■ TASK PROMPT
Using the data that follows, give again word for word the lines between the one holding "DIRECCIÓN DEL SEGU" and the one holding "ohrožují pobřeží i cestovní ruch", inclusive. Omit the pictures.

■ Records from a dataset
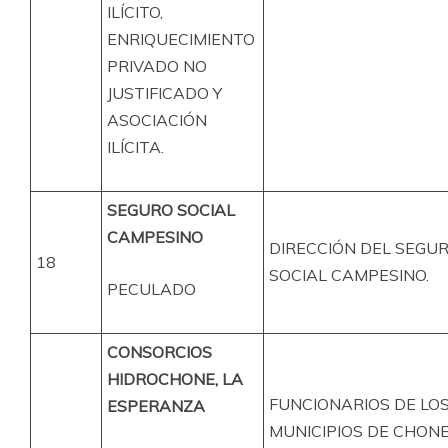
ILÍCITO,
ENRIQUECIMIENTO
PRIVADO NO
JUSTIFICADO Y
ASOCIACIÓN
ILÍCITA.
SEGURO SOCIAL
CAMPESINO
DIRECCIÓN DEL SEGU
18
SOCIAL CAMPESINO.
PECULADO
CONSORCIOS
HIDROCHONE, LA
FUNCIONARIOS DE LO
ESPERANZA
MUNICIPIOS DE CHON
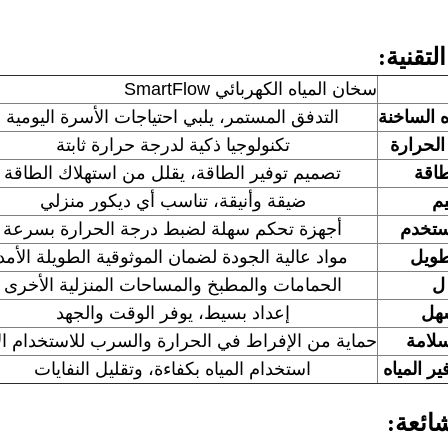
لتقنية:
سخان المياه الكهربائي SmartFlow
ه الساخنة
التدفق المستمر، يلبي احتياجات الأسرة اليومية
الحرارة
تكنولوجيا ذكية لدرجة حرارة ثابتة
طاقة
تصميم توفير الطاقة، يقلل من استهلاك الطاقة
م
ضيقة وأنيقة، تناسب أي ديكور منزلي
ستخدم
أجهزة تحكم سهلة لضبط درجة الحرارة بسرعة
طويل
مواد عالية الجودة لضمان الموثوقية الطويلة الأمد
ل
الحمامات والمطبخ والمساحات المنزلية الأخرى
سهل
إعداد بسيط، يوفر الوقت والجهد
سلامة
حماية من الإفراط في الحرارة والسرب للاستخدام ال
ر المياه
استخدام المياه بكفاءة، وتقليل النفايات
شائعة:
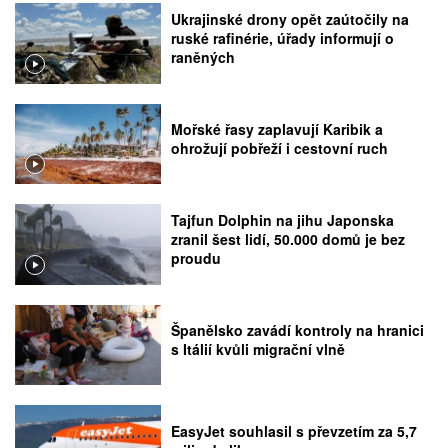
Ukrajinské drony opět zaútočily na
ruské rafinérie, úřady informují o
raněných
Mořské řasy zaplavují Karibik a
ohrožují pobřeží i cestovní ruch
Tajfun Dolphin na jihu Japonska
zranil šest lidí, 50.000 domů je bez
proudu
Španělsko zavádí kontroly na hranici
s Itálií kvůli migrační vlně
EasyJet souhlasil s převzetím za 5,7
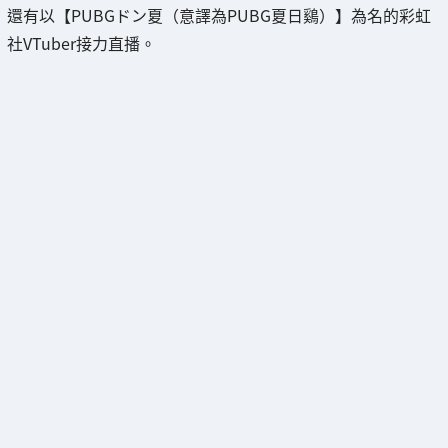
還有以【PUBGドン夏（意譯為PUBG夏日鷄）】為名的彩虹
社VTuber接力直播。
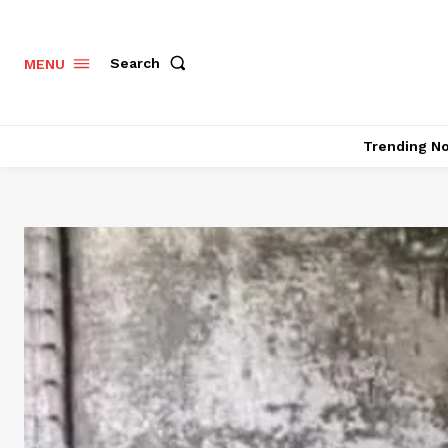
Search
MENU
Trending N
--
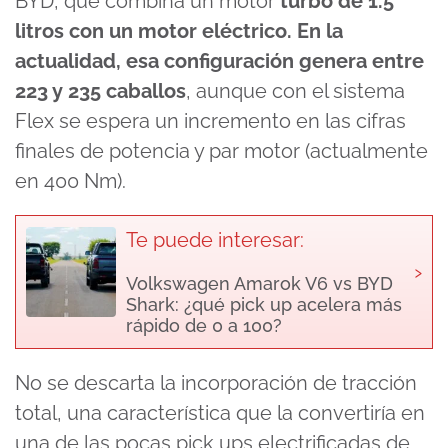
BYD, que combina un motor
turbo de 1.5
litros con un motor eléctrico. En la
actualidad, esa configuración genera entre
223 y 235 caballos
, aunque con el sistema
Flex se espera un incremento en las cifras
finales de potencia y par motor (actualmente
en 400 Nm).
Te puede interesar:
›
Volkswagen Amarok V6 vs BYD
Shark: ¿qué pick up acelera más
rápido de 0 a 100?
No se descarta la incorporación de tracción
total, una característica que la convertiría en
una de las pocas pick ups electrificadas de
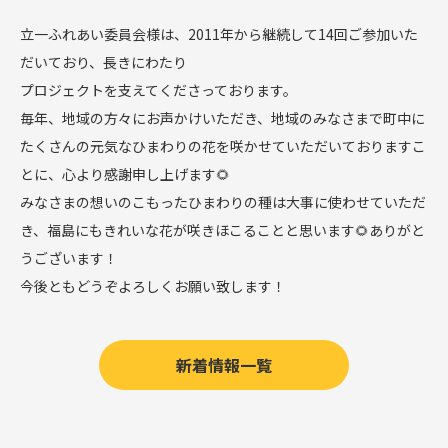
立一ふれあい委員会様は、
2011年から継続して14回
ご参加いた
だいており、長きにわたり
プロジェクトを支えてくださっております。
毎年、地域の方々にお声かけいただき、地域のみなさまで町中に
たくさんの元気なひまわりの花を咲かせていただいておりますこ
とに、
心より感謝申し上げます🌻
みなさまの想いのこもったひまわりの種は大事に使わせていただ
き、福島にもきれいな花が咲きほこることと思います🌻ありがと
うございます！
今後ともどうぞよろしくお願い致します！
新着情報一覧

■ RESULT BELOW
DIRECCIÓN DEL SEGU
18
SOCIAL CAMPESINO.
PECULADO
CONSORCIOS
HIDROCHONE, LA
FUNCIONARIOS DE LO
ESPERANZA
MUNICIPIOS DE CHON
لتقنية:
سخان المياه الكهربائي SmartFlow
ه الساخنة
التدفق المستمر، يلبي احتياجات الأسرة اليومية
الحرارة
تكنولوجيا ذكية لدرجة حرارة ثابتة
طاقة
تصميم توفير الطاقة، يقلل من استهلاك الطاقة
م
ضيقة وأنيقة، تناسب أي ديكور منزلي
ستخدم
أجهزة تحكم سهلة لضبط درجة الحرارة بسرعة
طويل
مواد عالية الجودة لضمان الموثوقية الطويلة الأمد
ل
الحمامات والمطبخ والمساحات المنزلية الأخرى
سهل
إعداد بسيط، يوفر الوقت والجهد
سلامة
حماية من الإفراط في الحرارة والسرب للاستخدام ال
ر المياه
استخدام المياه بكفاءة، وتقليل النفايات
شائعة:
Ukrajinské drony opět zaútočily na
ruské rafinérie, úřady informují o
raněných
Mořské řasy zaplavují Karibik a
ohrožují pobřeží i cestovní ruch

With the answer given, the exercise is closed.